The cold front materialised in the Cape Peninsula area with heavy wind and rain. We had some cold and a few drops of rain. However, there was a forty knot gale at Cape Agulhas, so we sat tight and enjoyed the brief respite. The Mossel Bay Yacht and Boat Club has one of the more idyllic settings that I have seen across the world.

The harbour is quite small, providing a service to the local fishing industry, as well as the nearby offshore gas production platforms. We actually had time to made friends with the tame bull seal in the marina. He came to visit a few times and scratched his back against the boat's hull. Perhaps a bit like our cats at home making you feel welcome.

The stay gave us time to clean the boat after the rigours of the long voyage. This made a big difference in the effort of demobilising after handover. There is always one more problem to solve, one more cupboard to clean or one more form to complete. I am told that the job is not finished until the paper work is done.



Well, in this case I was determined to have as much of the paper work complete as possible before the end of the voyage. I had been on board for two full months and it was time to disembark and say goodbye to the boat.

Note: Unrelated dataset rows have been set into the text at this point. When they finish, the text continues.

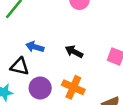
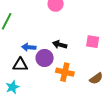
purple circle: (40, 88) -> (45, 58), moved

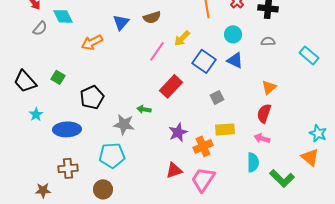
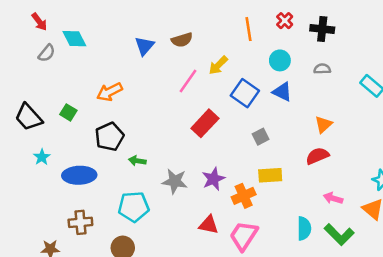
orange arrow: (92, 42) -> (109, 92), moved
green arrow: (144, 109) -> (137, 161), moved
red semicircle: (264, 113) -> (317, 156), turned 48
gray star: (124, 124) -> (175, 181), moved
pink arrow: (262, 138) -> (333, 198), moved
cyan semicircle: (253, 162) -> (304, 228), moved
red triangle: (174, 170) -> (209, 225), turned 30

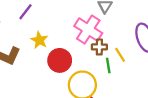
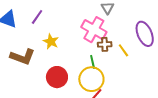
red circle: (60, 60) -> (57, 77), moved
green line: (108, 66) -> (93, 62), moved

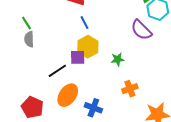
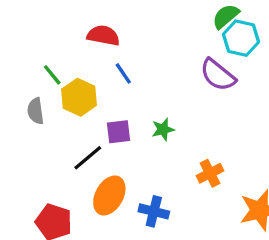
green line: (26, 23) -> (52, 75), moved
yellow hexagon: (88, 47) -> (79, 97), moved
green star: (118, 59) -> (163, 129), moved

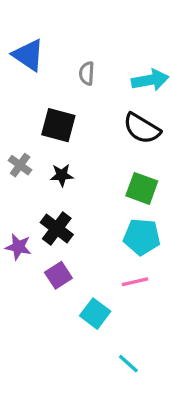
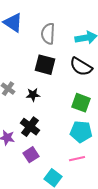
gray semicircle: (87, 73) -> (48, 34), size x1.5
black square: (58, 125) -> (45, 65), moved

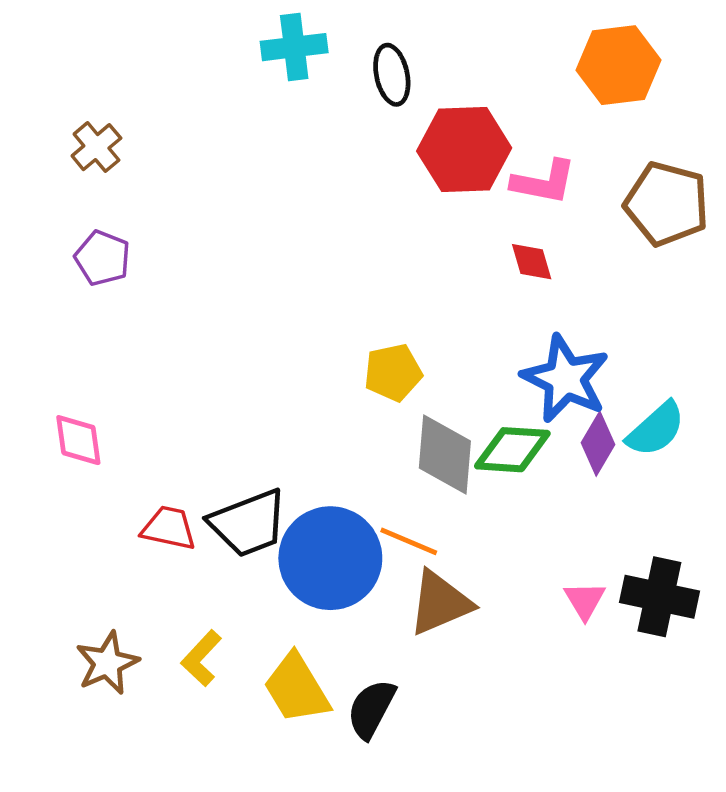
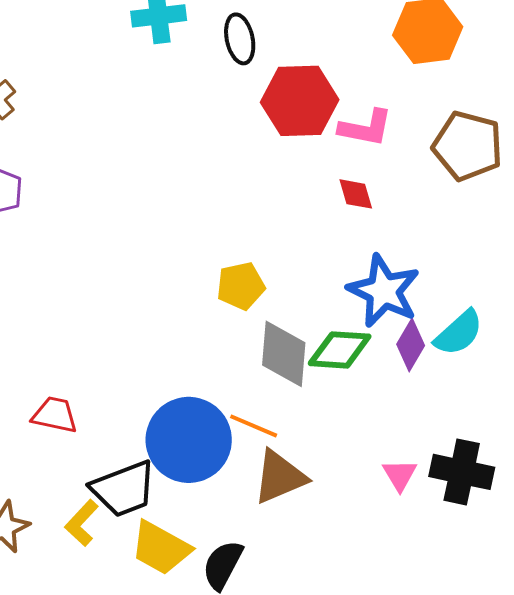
black trapezoid: (248, 523) -> (124, 489), moved
yellow trapezoid: (297, 688) -> (161, 548), turned -30

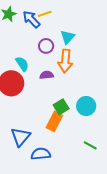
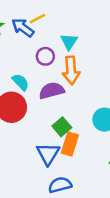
purple semicircle: (47, 75) -> (52, 91), size x1.5
green square: (61, 107) -> (62, 127), moved
blue triangle: (21, 137) -> (48, 154), moved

The cold front passed and we set off from Mossel Bay on another balmy day with no wind. This time Mother Nature smiled on us and we found an easterly wind as we reached Cape Agulhas. This wind picked up to around twenty five knots, sweeping us along at a decent speed. We budgeted for a reasonable speed that would take us to Gordon's Bay in about forty odd hours. However, with the wind as it was, we did the two hundred odd miles from Mossel bay to Cape Hangklip in twenty-eight hours.

We lost the wind again just after entering False Bay at the Cape Hangklip light. The day turned into a beautiful early spring afternoon with bright, warm sunshine. A most hearty welcome home from Mother Nature.

All of this brought us home at Friday three o'clock instead of Saturday morning around lunch time. Of course this wreaked havoc with the arrangement of the welcoming party at our home yacht club!

Not too much of a problem, we just drifted in balmy conditions in the picturesque Kogel Bay. We had time to take a much needed hot water shower and to dress in clean clothes. In my case I put on my cleanest dirty clothes. After two months on board nothing is really clean any more.


Looking back I had a most interesting experience. We cruised beautiful sun drenched islands and sailed through storms and doldrums. The coral was exquisite, my first experience of unspoilt and pristine coral reefs. The fishing was excellent, giving us the chance of having various fish dishes on board.

We met the most interesting people in the islands. And we made good friends at the various yacht clubs. Interestingly enough, if you arrive anywhere by boat, you are automatically part of the family. If you arrive by car, you are a stranger and a visitor. This was brought home in no uncertain way in Durban and again in Mossel Bay. And not to forget the welcoming that we got from our home club.


Then it was time to greet old friends and say goodbye to the boat. My home for two months.
A last entry in the ship's log signed the boat over to the owner.

A job completed.

Perhaps the world will stand still now that I am back on dry ground.